__ABOUT THIS TASK__:
Give back the full listing as written. No pictures go with it.

__DATA PROVIDED__:
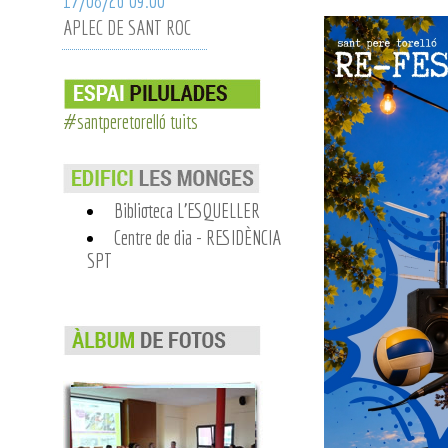
17/08/26 09:00
APLEC DE SANT ROC
#santperetorelló tuits
Biblioteca L'ESQUELLER
Centre de dia - RESIDÈNCIA
SPT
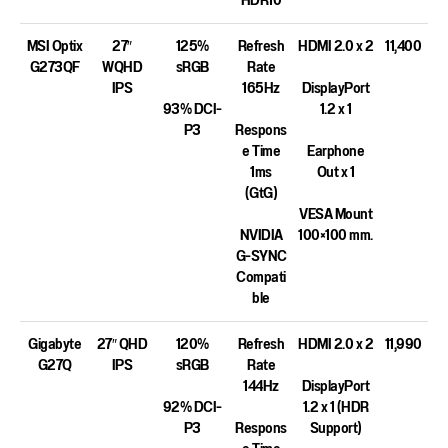
HDR10
MSI Optix
27″
125%
Refresh
HDMI 2.0 x 2
11,400
G273QF
WQHD
sRGB
Rate
IPS
165Hz
DisplayPort
93% DCI-
1.2 x 1
P3
Respons
e Time
Earphone
1ms
Out x 1
(GtG)
VESA Mount
NVIDIA
100×100 mm.
G-SYNC
Compati
ble
Gigabyte
27″ QHD
120%
Refresh
HDMI 2.0 x 2
11,990
G27Q
IPS
sRGB
Rate
144Hz
DisplayPort
92% DCI-
1.2 x 1 (HDR
P3
Respons
Support)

__OUTPUT FOR THIS TASK__:
17/08/26 09:00
APLEC DE SANT ROC
#santperetorelló tuits
Biblioteca L'ESQUELLER
Centre de dia - RESIDÈNCIA
SPT
HDR10
MSI Optix
27″
125%
Refresh
HDMI 2.0 x 2
11,400
G273QF
WQHD
sRGB
Rate
IPS
165Hz
DisplayPort
93% DCI-
1.2 x 1
P3
Respons
e Time
Earphone
1ms
Out x 1
(GtG)
VESA Mount
NVIDIA
100×100 mm.
G-SYNC
Compati
ble
Gigabyte
27″ QHD
120%
Refresh
HDMI 2.0 x 2
11,990
G27Q
IPS
sRGB
Rate
144Hz
DisplayPort
92% DCI-
1.2 x 1 (HDR
P3
Respons
Support)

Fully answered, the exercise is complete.